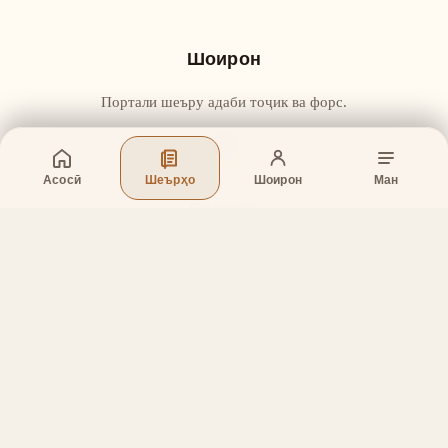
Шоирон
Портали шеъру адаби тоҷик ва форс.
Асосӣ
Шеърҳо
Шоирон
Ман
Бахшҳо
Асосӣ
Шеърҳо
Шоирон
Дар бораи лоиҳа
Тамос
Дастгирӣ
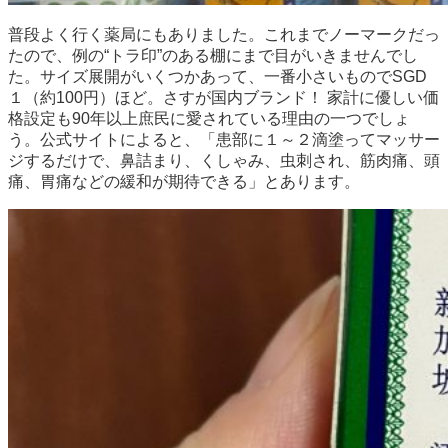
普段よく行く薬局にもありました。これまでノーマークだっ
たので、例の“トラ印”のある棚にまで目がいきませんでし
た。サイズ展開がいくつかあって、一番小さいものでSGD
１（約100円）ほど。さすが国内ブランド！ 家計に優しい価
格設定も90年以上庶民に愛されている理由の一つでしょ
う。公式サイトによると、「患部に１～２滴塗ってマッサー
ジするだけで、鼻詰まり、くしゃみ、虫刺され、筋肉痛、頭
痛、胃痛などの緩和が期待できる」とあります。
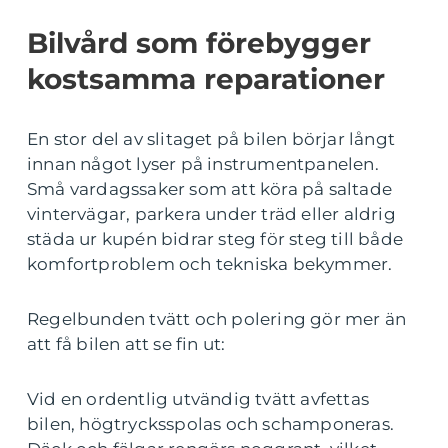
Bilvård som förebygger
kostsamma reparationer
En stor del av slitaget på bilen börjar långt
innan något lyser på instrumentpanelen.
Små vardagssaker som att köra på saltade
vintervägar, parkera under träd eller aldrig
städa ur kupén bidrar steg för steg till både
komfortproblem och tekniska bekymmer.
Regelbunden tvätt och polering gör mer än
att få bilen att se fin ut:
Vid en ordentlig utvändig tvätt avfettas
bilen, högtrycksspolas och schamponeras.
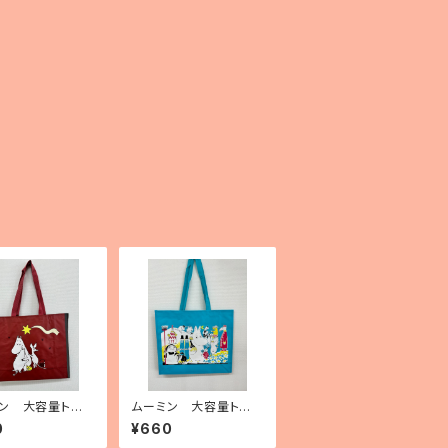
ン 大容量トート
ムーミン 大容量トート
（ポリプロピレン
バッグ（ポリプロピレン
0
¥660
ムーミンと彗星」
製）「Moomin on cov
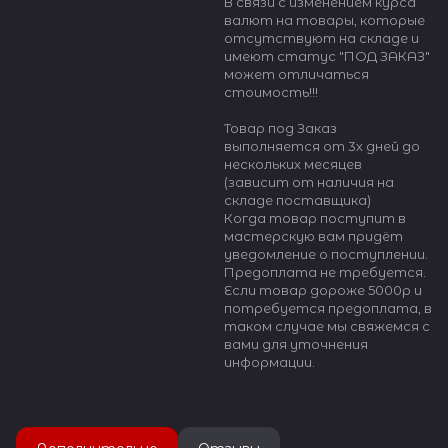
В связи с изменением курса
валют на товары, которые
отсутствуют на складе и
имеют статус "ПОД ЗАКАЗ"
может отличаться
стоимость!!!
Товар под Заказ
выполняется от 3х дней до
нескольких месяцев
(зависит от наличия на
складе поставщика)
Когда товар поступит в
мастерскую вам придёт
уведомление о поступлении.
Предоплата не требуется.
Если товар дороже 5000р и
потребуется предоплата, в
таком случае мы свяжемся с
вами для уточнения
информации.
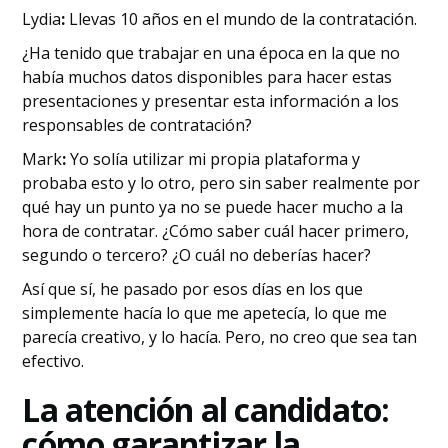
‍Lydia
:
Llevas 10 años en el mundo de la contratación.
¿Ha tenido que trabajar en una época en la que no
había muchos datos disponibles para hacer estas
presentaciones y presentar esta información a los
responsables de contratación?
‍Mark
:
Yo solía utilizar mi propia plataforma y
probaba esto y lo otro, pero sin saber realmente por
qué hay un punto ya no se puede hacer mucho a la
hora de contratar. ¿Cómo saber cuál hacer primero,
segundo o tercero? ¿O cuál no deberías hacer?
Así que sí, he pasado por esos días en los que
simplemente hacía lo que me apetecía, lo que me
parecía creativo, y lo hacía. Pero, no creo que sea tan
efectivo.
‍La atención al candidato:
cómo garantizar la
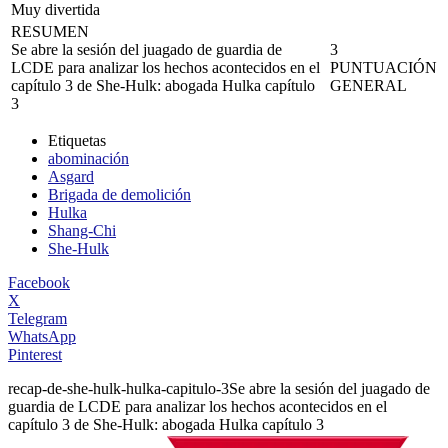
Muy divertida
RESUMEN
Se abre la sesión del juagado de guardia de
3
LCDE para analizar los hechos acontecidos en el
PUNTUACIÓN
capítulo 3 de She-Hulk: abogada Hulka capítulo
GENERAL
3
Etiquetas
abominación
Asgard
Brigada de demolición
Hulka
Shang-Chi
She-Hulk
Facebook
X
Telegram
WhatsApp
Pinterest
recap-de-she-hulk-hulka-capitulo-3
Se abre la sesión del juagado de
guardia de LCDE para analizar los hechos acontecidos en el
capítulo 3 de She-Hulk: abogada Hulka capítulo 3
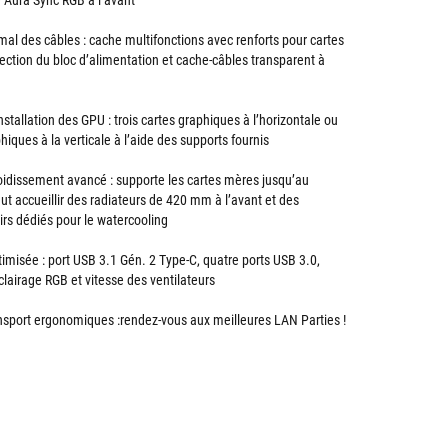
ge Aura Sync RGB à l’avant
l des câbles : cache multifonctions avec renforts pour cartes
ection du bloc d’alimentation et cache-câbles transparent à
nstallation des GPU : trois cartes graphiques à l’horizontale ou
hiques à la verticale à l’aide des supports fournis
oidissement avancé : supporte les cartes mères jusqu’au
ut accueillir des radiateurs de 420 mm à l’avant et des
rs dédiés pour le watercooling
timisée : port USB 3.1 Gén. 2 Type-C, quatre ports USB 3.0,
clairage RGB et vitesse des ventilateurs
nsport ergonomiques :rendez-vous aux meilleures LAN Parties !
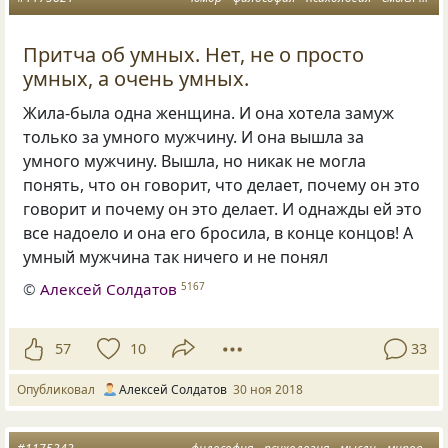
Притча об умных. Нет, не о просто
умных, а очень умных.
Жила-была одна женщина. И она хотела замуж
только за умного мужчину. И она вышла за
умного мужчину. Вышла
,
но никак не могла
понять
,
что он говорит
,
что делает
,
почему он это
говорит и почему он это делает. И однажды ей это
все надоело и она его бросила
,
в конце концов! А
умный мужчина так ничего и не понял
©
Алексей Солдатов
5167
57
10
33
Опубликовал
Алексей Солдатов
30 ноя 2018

What is being asked ▸ Wherever the string "умных" appears in the records above, copy the line it sits in.

Result for this task ▸
Притча об умных. Нет, не о просто
умных, а очень умных.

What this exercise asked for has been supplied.